We fell in love quickly and overcame many trials together, facing a daunting long-distance relationship, family issues, and life-complications. Our relationship was very special and it wasn't just my opinion- we were a couple everyone rooted for and knew pretty well back in the Myspace days. We traveled across the country several times over 5 years and talked every day. Both of us were faithful and true to each other, and we took pride in proving the naysayers wrong who didn't approve of our long distance love. We experienced many things together (watched movies, shows, talked all day and night, gamed together a little) and more whether we were far away or beside each other. She gave me an energy I have never felt since those days, caused me to face fears- made me feel it was possible to overcome even the big ones I hadn't faced yet- some that are beyond impossible for me since. She was everything to me and I loved her fiercely. Our love was so strong that everyone we knew, knew it well, like we were some kind of protagonists in a movie. You get the point.

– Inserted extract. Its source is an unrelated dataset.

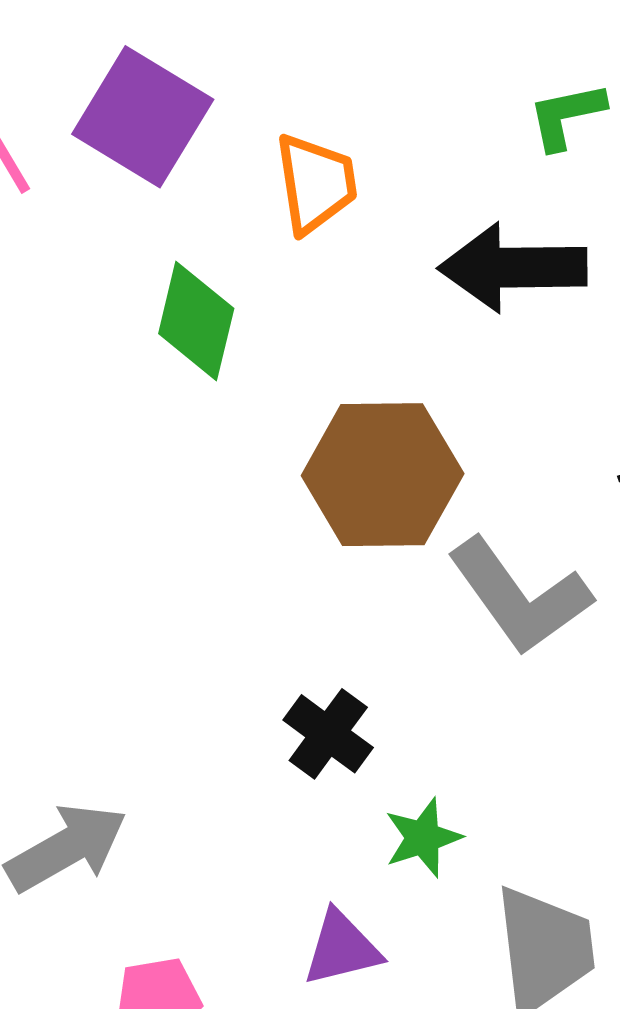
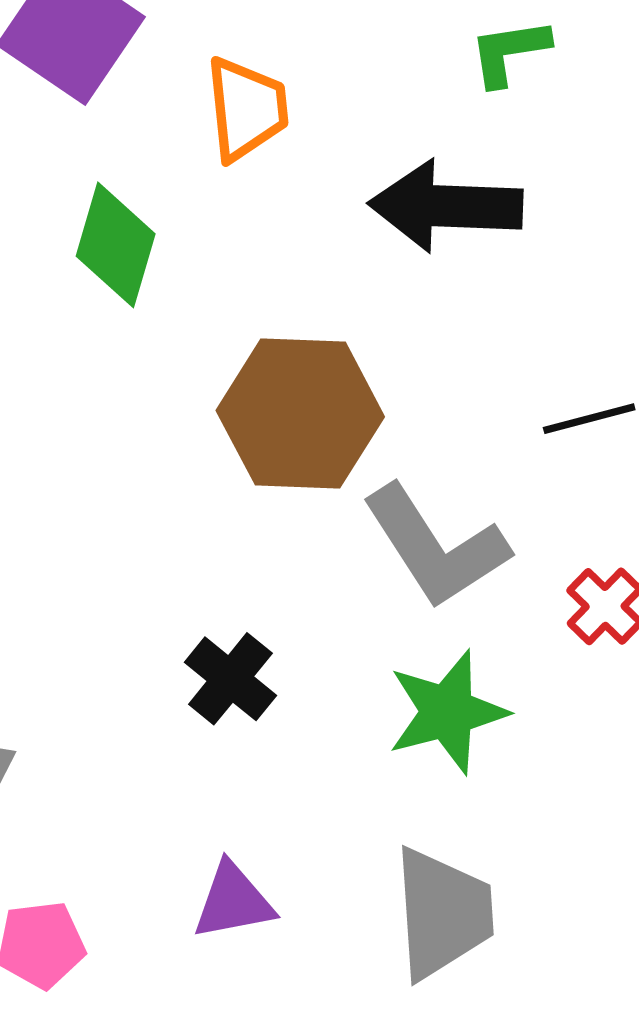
green star: (423, 838) -> (447, 712), moved, size x1.5

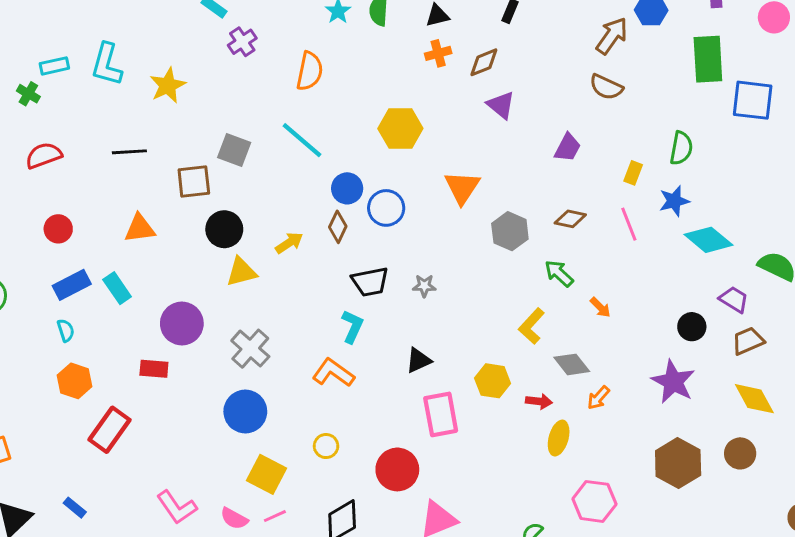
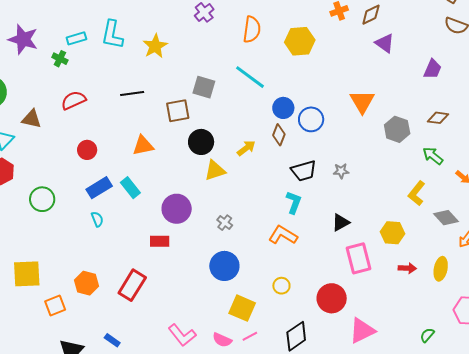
yellow hexagon: (400, 128) -> (300, 41), moved
gray cross: (250, 349) -> (225, 223), size x0.6
orange hexagon: (75, 381) -> (86, 283), moved
red arrow: (539, 401) -> (407, 268), moved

A time came where she made a poor decision with her family to host a school friend who was a guy who had nowhere to stay. We had met in Junior High, and made it all the way to the end of our last year of High School, already having college plans together where we'd finally begin living together. In the final days before the big 5 year wait was finally up, when we could both taste the excitement of nearly being together for good- he did some unspeakable things to her. The guy had a past record of robbery and praying on girls or something, and he intimidated her. The guy, his friends, and her brother's friends never liked me because they never knew me, and didn't like the idea of such a sweet and innocent girl moving 2000 miles away from a rural country town to a place like Cali where I'm from. With a lot of pressure, and his taking advantage of her, she had a nervous breakdown and one night cheated on me with him after giving up. No matter what anyone said I knew her better than anyone, I knew she had no intention to hurt me, and from the way things looked no one ever believed me back then. She cried to me on the phone for being so ashamed of what had happened, she lost it, wrote terrible things on her walls, totally broke down that she failed me, even though a lot of the pressure and crime was coming from him. After that I raised nearly 2 grand in a month to fly her to my place to stay for the holidays and see her after such a thing, and we spent a month together through Christmas and New Years and had a really special time. However over the months that followed, the guy was still there, pressuring her and her and I regrettably had our first fight ever and we started drifting apart as I got irritated that she wasn't communicating with me enough. (Going half a week without a word, where we were both used to talking daily or almost daily).